[Dataset entries]
::::
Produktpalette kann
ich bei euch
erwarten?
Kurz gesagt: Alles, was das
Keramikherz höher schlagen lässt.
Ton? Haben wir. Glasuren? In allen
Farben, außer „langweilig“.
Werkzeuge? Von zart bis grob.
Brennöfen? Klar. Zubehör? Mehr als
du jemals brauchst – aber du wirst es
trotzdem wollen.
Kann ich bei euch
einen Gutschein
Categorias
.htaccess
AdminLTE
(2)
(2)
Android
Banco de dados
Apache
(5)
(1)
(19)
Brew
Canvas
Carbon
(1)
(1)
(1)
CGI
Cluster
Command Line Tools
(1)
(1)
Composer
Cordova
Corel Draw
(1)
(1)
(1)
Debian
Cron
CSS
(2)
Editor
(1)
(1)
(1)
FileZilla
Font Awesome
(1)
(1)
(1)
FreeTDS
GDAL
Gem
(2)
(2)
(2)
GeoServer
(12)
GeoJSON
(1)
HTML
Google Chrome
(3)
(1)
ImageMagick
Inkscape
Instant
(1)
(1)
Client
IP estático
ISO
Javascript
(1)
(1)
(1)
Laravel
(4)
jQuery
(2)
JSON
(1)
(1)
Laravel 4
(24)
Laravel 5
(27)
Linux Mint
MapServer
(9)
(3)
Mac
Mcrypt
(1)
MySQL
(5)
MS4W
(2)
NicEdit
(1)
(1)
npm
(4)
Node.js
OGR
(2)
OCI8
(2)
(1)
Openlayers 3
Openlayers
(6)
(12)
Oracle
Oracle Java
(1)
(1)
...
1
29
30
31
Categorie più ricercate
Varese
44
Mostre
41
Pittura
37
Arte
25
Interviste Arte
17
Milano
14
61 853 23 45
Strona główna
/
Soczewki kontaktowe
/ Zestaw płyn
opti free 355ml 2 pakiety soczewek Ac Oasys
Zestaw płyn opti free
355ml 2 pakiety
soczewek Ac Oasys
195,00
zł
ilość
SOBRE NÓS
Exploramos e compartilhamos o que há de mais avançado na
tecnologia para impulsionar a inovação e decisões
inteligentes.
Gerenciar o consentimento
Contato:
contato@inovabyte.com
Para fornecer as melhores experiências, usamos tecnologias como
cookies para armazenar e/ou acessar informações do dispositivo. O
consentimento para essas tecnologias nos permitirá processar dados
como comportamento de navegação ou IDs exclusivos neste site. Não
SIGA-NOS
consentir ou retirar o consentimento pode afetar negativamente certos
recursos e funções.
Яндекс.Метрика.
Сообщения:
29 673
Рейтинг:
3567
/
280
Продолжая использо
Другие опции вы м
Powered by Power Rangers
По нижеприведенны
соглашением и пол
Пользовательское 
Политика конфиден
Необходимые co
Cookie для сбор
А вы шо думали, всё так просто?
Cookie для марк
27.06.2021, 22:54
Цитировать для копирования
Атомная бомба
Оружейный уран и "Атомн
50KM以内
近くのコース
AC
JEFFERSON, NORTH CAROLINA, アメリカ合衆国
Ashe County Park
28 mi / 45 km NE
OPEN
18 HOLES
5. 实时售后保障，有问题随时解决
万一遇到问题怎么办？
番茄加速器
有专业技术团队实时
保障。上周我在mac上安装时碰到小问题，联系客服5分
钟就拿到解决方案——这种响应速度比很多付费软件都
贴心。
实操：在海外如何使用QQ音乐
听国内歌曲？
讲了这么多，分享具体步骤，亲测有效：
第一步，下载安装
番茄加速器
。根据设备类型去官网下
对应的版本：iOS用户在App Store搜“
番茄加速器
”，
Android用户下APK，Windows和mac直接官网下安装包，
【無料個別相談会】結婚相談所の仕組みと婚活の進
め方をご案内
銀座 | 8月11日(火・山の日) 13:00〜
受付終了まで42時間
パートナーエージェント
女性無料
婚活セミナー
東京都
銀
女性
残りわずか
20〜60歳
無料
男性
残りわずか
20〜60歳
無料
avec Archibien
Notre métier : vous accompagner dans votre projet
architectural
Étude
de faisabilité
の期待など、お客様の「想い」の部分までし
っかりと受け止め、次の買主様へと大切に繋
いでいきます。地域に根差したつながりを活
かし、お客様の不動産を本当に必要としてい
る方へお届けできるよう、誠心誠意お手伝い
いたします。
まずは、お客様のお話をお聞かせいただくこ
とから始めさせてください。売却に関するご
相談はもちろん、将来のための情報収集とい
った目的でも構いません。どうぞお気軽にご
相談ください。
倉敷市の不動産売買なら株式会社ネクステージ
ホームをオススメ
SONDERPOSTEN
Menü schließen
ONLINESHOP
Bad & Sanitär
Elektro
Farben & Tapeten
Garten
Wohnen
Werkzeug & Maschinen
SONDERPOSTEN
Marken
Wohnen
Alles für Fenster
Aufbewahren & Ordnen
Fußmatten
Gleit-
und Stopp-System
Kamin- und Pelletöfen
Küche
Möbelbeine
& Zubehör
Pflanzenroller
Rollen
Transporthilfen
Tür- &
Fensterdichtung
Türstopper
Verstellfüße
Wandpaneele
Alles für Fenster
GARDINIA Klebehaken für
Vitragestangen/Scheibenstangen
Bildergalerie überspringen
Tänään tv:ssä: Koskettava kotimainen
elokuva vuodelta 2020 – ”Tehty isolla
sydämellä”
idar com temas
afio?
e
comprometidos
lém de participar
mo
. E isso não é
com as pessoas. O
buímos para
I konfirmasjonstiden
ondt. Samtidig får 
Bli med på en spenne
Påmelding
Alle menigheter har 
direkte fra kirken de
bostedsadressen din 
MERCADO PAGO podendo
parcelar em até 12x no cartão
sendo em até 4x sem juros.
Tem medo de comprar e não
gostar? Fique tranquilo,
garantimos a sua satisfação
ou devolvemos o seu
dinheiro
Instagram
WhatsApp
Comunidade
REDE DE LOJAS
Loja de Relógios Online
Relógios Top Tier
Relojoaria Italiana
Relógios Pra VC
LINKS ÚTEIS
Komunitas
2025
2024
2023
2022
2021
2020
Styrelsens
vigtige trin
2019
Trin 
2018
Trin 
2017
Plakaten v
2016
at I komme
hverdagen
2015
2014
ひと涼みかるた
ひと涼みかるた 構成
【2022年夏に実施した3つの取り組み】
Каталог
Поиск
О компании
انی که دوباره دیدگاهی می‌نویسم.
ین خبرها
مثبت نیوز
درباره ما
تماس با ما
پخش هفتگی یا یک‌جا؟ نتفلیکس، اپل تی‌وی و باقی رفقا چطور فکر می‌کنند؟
::::
### Your task
In the records above, some lines hold the word "dados"; copy each such line.

### Response to this task
Banco de dados
consentimento para essas tecnologias nos permitirá processar dados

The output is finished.